Interesting.
http://www.msnbc.msn.com/id/9050519/
http://www.msnbc.msn.com/id/9050519/
Google Inc. is set to introduce its own instant messaging system, the Los Angeles Times reported Tuesday, marking the expansion by the Web search leader into text and also voice communications. Citing unnamed sources "familiar with the service," the Los Angeles Times said that Google's Instant Messaging program would be called Google Talk and could be launched as early as Wednesday.
In entering the hotly competitive messaging market, Google would be going up against some familiar rivals: AOL, Yahoo and Microsoft. AOL is by far the dominant leader in the market, with some 40 million users of its AIM and ICQ brands.

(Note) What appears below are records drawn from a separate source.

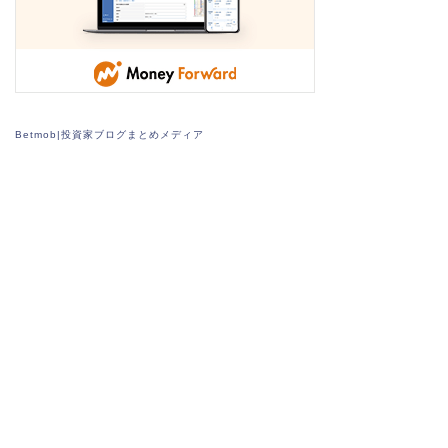
Betmob|投資家ブログまとめメディア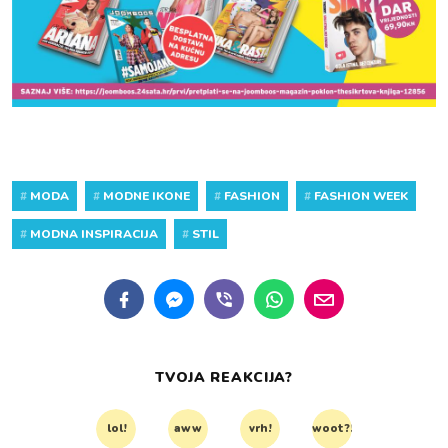
#
MODA
#
MODNE IKONE
#
FASHION
#
FASHION WEEK
#
MODNA INSPIRACIJA
#
STIL
TVOJA REAKCIJA?
lol!
aww
vrh!
woot?!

Yahoo has around 20 million and Microsoft's MSN Messenger numbers some 14 million users, according to recent comScore Media Metrix data. (MSNBC is a Microsoft - NBC joint venture.)
Despite longtime promises of interoperability, however, users of each IM service are mostly confined to talking only with fellow users of the same service. Some programs, such as Trillian or Jabber, do work with multiple services, but their user base is much smaller.
Google Talk also would go beyond the text-based IM to let users hold voice conversations with other computer users, the newspaper quoted a source as saying.
A Google spokeswoman declined to comment on the company's product plans.
If confirmed, the combined computer text and voice-calling service would put Google in competition with a similar service pioneered by Skype, which has attracted tens of millions of users, especially in Europe, to its own service. Skype can be used on any modern PC with speakers and a microphone, but many people plug in headsets to their computers to make the process more "phone-like."